Setelah Mei pergi, Joy Mendatangi Junifer, dengan mai di pelukannya. Dia berkata,
"tolong jangan marah. Begitulah ibuku. Kulit kayunya lebih buruk dari gigitannya. Itu semua karena dia telah diganggu oleh anggota keluarga Galen yang lain selama bertahun-tahun. Dia pernah sangat senang mengungguli Rosie sampai Kakakku bertemu denganmu. Setelah itu, amarahnya memburuk...."
Joy mengangguk dengan senang hati dan berkata, "Hmm. Jangan khawatir, kakak ipar. Serahkan saja padaku..."
Ketika Joy pergi juga, Fer berkata kepada Mai, "Mai, mobil Ibu dibawa pergi oleh Nenek. Jadi, dia harus pergi bekerja dengan bus atau kereta bawah tanah. Ayo pergi dan beli mobil baru untuk Ibu, oke?"
Tentu saja, Mau tidak tahu apa itu Mercedes-Benz. Ketika dia mengetahui bahwa ibunya harus naik bus untuk pergi bekerja lagi, dia mengangguk dengan penuh semangat dan berkata, "Oke, ayo pergi. Ayah, ayo beli mobil lain untuk Ibu. Jika demikian, Nenek tidak perlu mengembalikan mobilnya sekalian."
Junifer tersenyum dan mencium mai di wajah kecilnya. Kemudian, mereka naik taksi dan pergi ke toko Mercedes 4S yang mereka kunjungi kemarin.
Ketika junifer dan Mai memasuki toko kali ini, dua asisten toko wanita yang mengejeknya kemarin menyapa dengan hangat, mata mereka berkilau cerah. Mereka berkata dengan menyanjung, "Selamat pagi, Tuan Sins! Apakah Anda di sini untuk Membeli mobil?"
Jujifer mencibir, "Oh, kamu menghiburku sekarang? Aiu naik taksi ke sini lagi. Bukankah membuang-buang waktu kalian untuk melayani pelanggan seperti ku?"
Kedua asisten toko wanita itu langsung tersipu. Mereka tahu betul bahwa Junifer mengejek mereka, tetapi mereka sama sekali tidak peduli tentang itu, mereka berpikir, "Kehilangan muka tidak seberapa dibandingkan dengan komisi." Jadi, salah satu dari mereka menjawab dengan cara yang lebih merendah, "Ha-ha, lucu sekali, tuan . Bolehkah aku tahu mobil jenis apa yang ingin Anda beli hari ini?"
"Aku tidak membeli mobil hari ini. Aku hanya mampir karena putri ku ingin bermain di sini sebentar." Junifer berkata dengan dingin.

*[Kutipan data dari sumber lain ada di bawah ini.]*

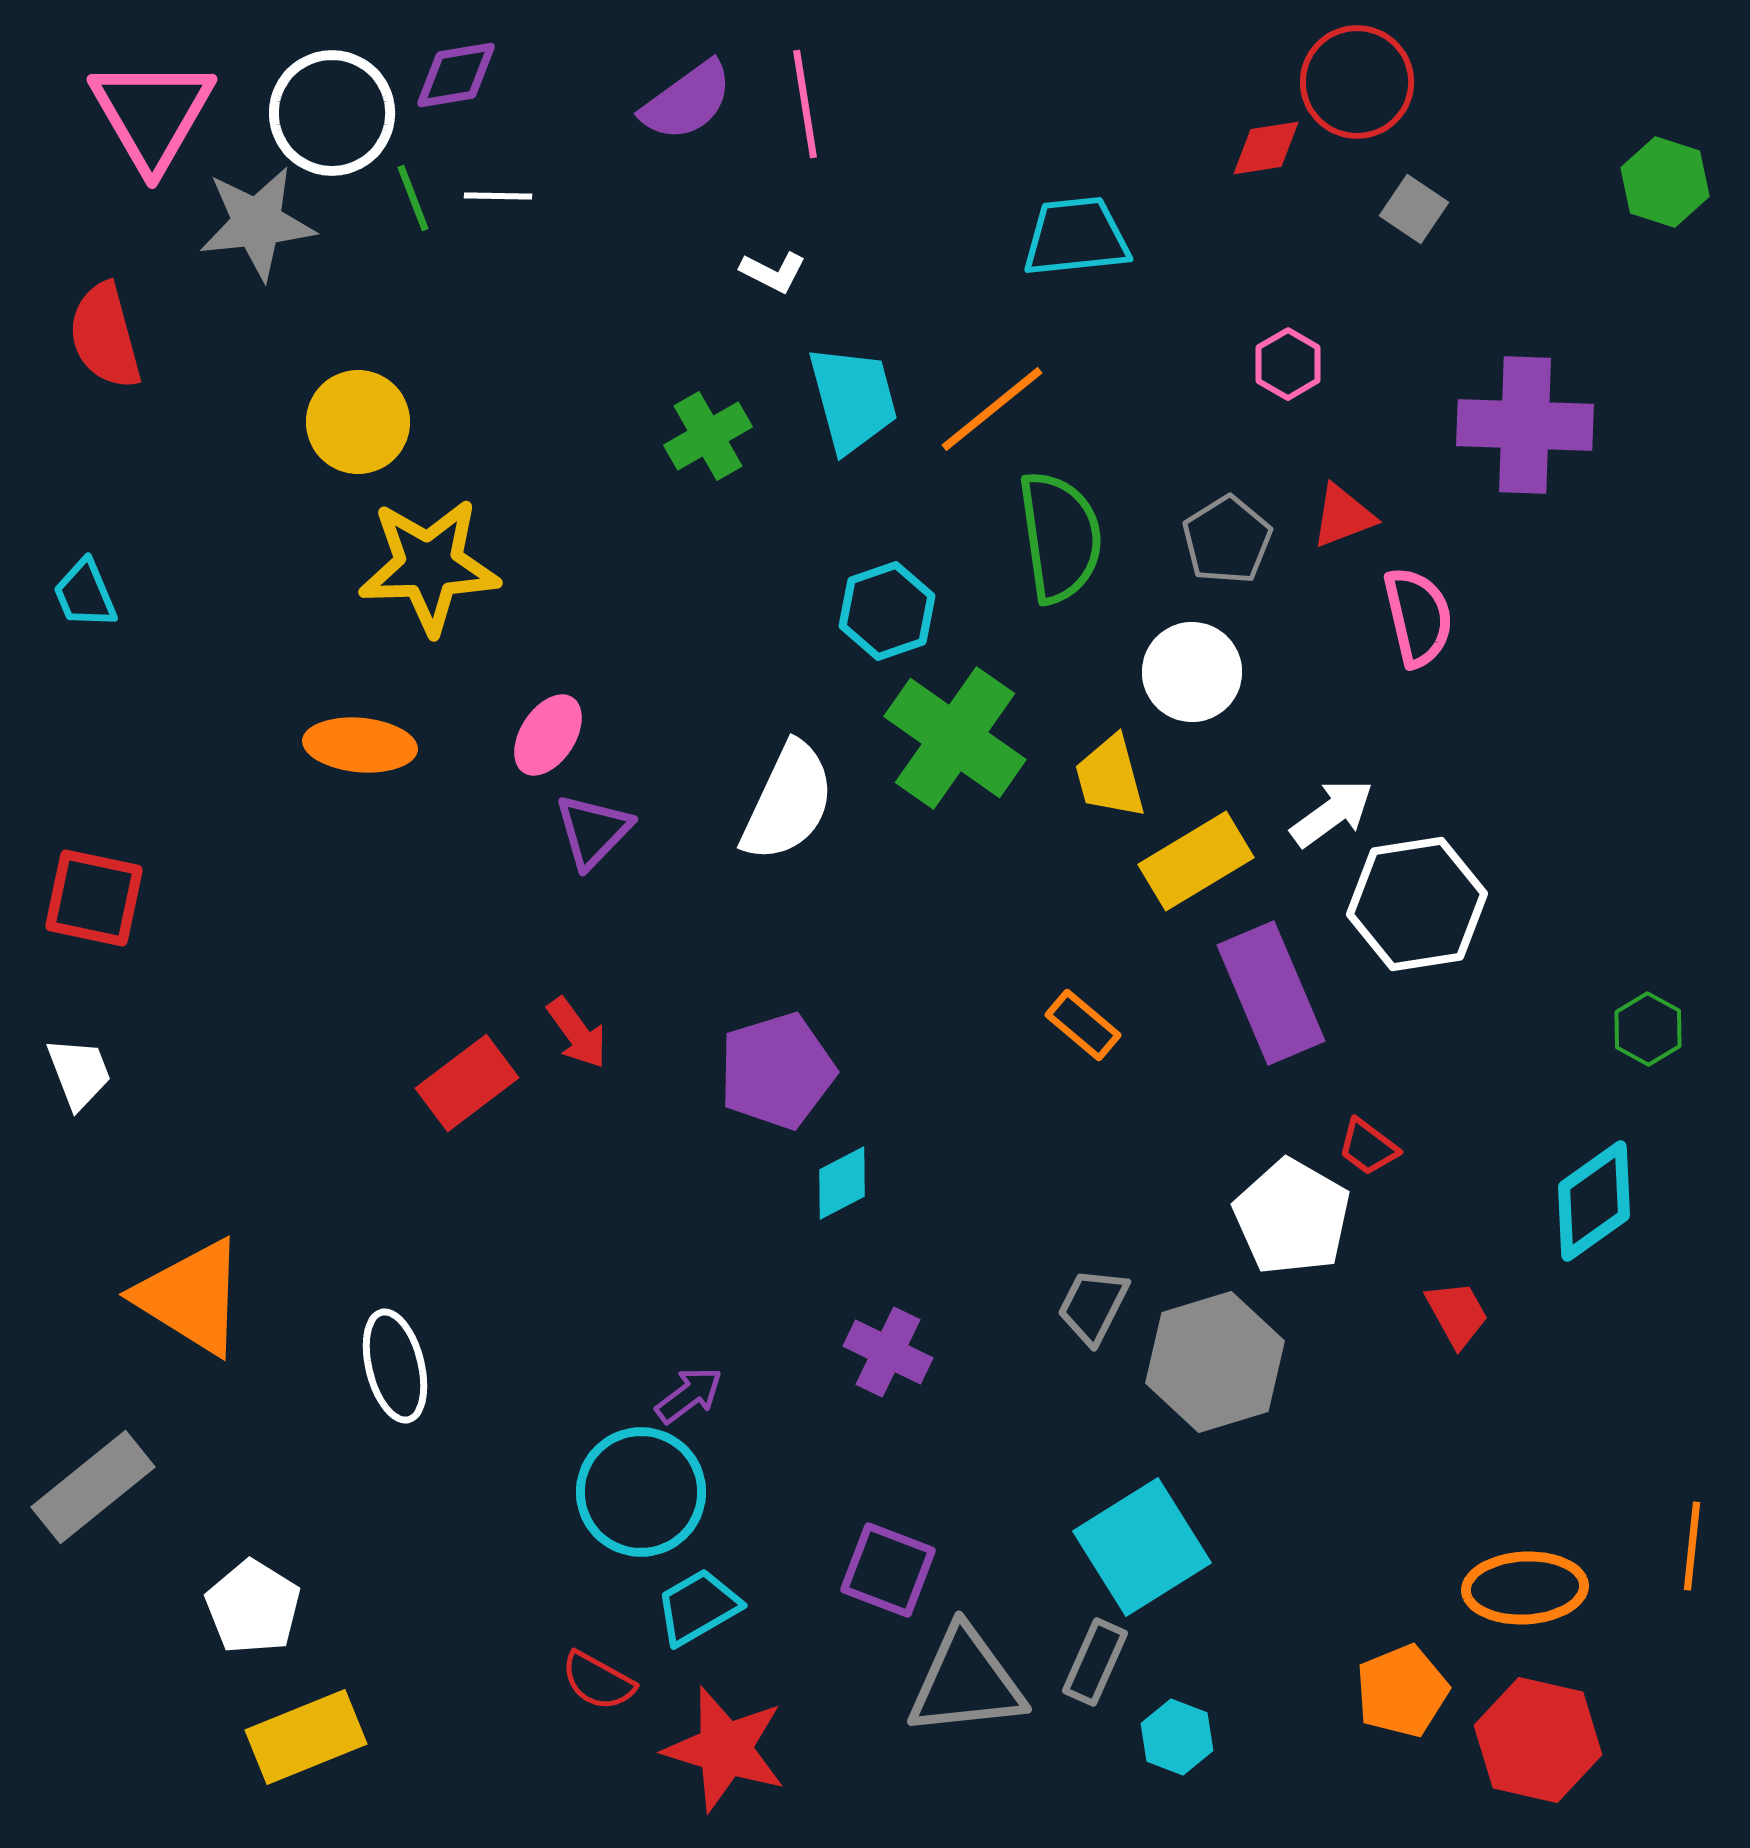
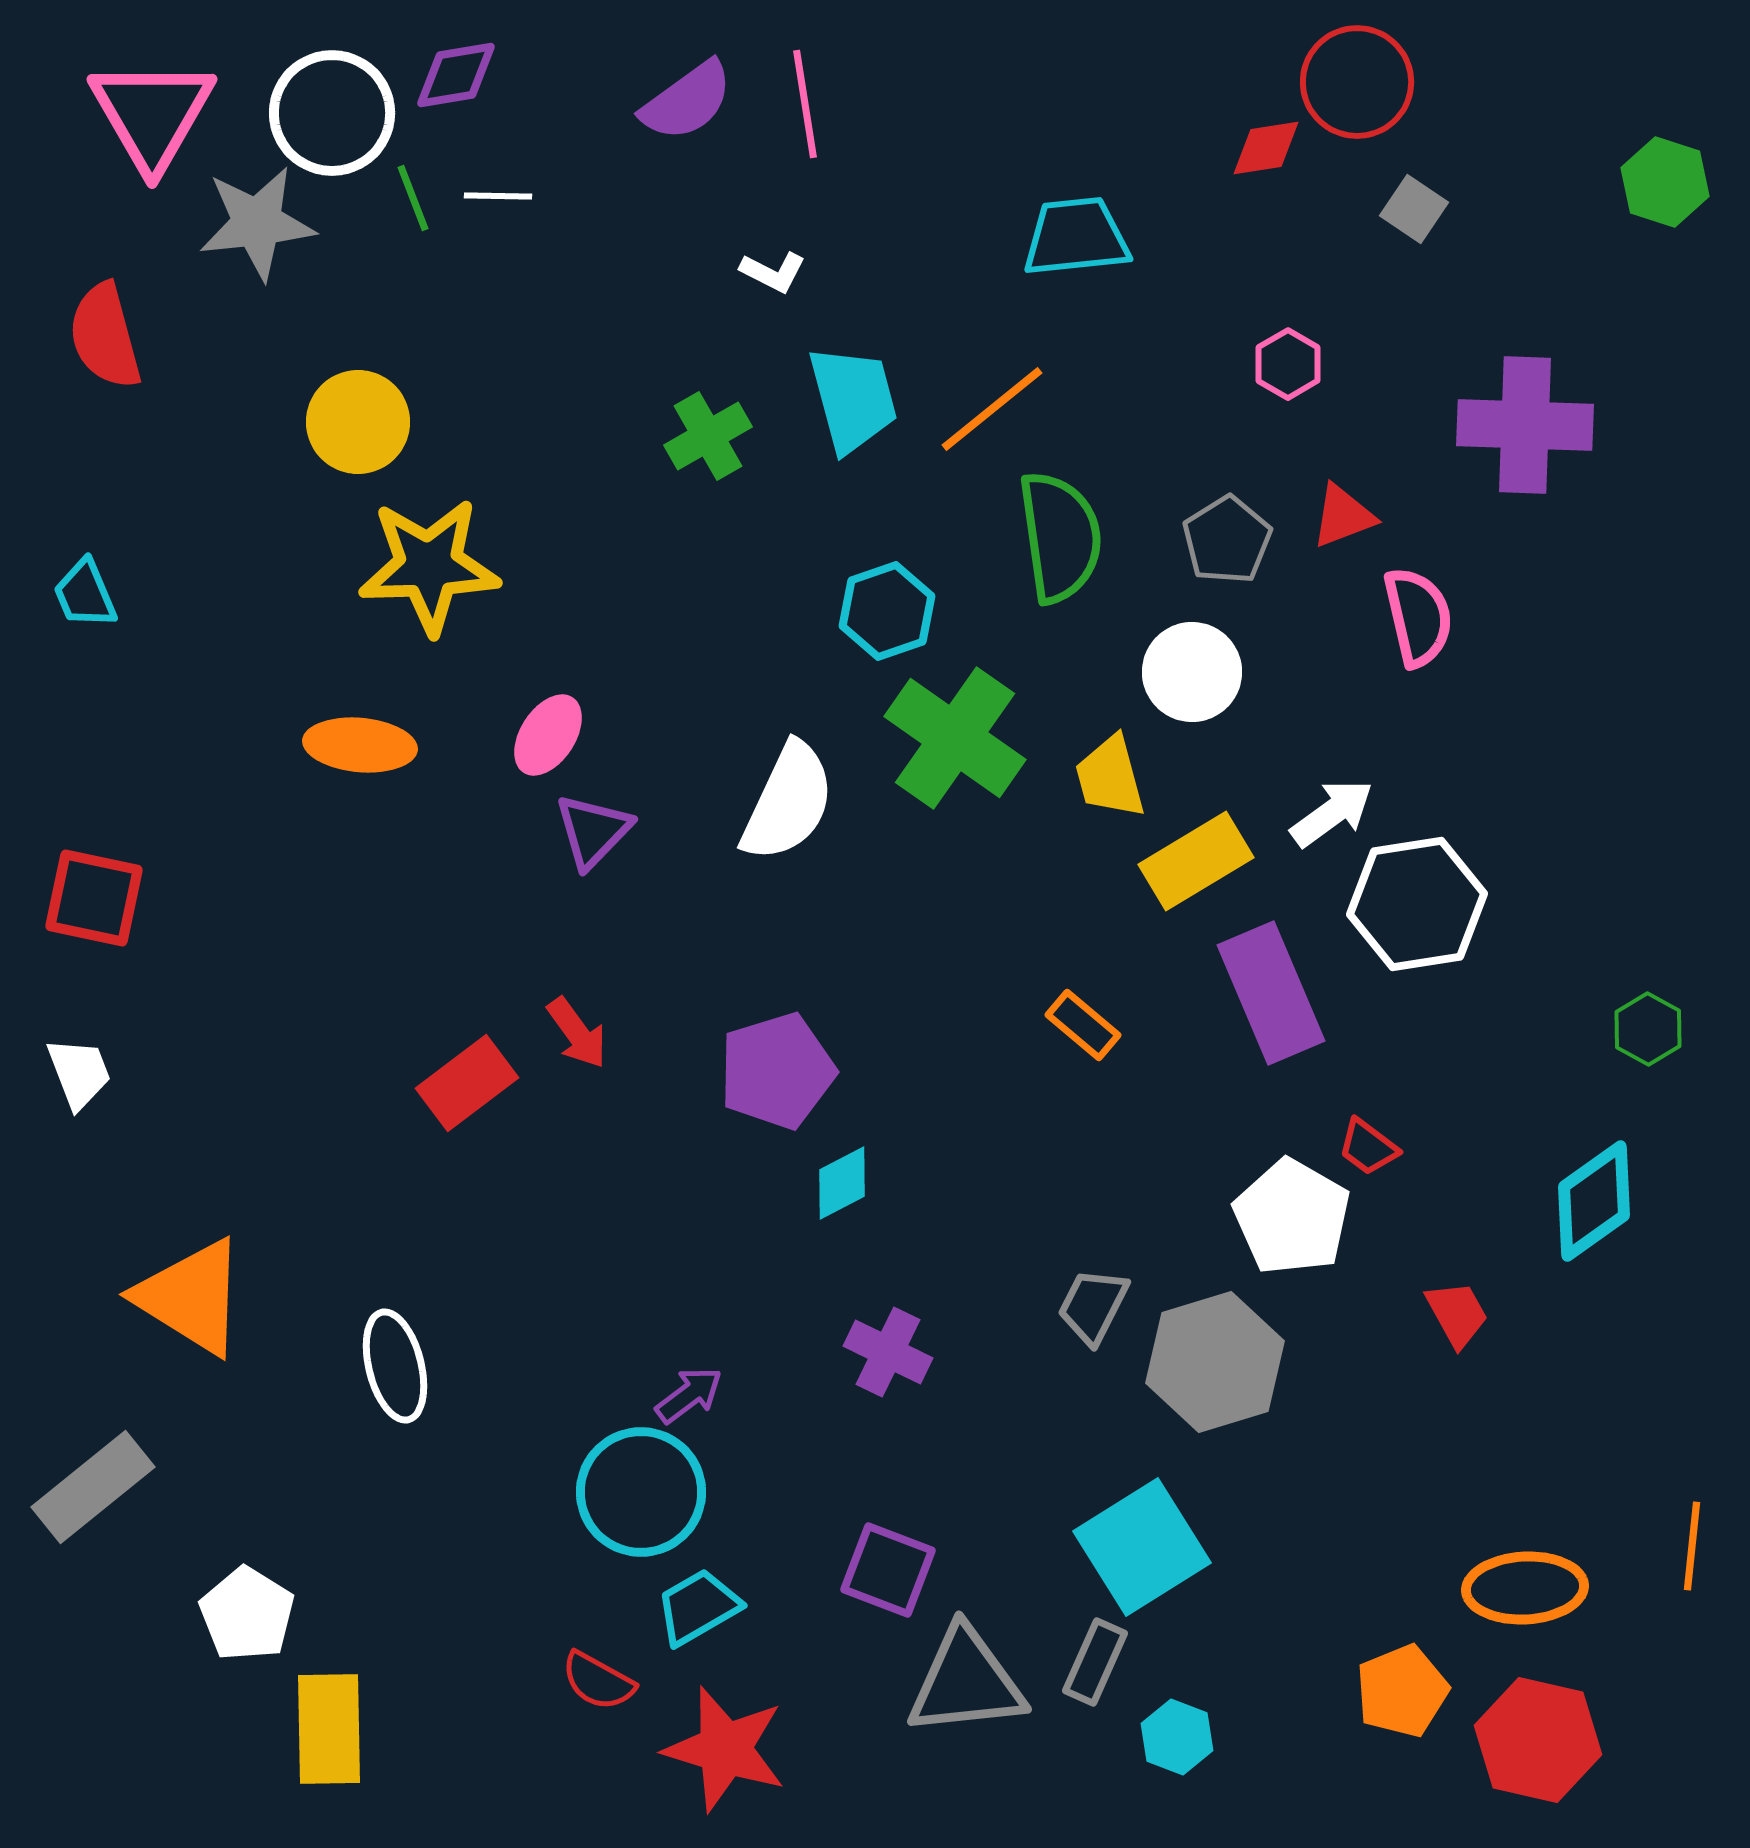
white pentagon at (253, 1607): moved 6 px left, 7 px down
yellow rectangle at (306, 1737): moved 23 px right, 8 px up; rotated 69 degrees counterclockwise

Ketika dua pelayan toko wanita itu mendengarnya, senyum di wajah mereka langsung menghilang. Mereka berpikir, "Dia baru saja menghabiskan satu juta untuk membeli mobil kemarin. Bagaimana dia mampu membeli yang lain hari ini?" Jadi, kedua asisten toko wanita itu tidak lagi tertarik.
__ADS_1
"Baiklah, sesuaikan dirimu. Kami masih memiliki hal lain untuk dilakukan dan tidak akan mengganggumu saat ini." Sikap kedua asisten toko wanita itu berubah drastis dan mereka langsung pergi, bahkan tanpa menyajikan minuman apa pun kepada junifer.
"Huh... Betapa sombong dan picik!" Junifer tersenyum tanpa berkata-kata. Saat ini, Emma, asisten yang menjual mobil kepada nya kemarin, muncul dan melihat junifer.
Dia segera berjalan dan berkata sambil tersenyum," Tuan Sins, bagaimana saya bisa membantu Anda? Er, mengapa Anda berdiri di depan pintu? Silakan masuk dan duduklah. Apa yang ingin kamu minum? Jus atau teh?
Junifer menjawab sambil tersenyum, "Air putih saja."
Emma mengangguk, lalu bertanya pada Mai, "Putri kecil ini mau minum apa?"
"Bolehkah aku minta beberapa permen yang kau berikan kemarin? Aku suka itu..."ujar Mai pada Emma, matanya yang cantik berbinar-binar.
Emma mengangguk sambil tersenyum dan berkata, "Tentu saja. Aku akan mengambilkan beberapa untukmu."
"Terima kasih! Terima kasih!" Mai mengangguk riang.
Tak lama kemudian, Emma membawakan segelas air untuk Jujifer dan beberapa permen untuk mai.
Saat junifer meminum airnya, dia bertanya dengan cemas, "Tuan Sins, bagaimana aku bisa membantu Anda hari ini? Apakah ada yang salah dengan mobilnya?"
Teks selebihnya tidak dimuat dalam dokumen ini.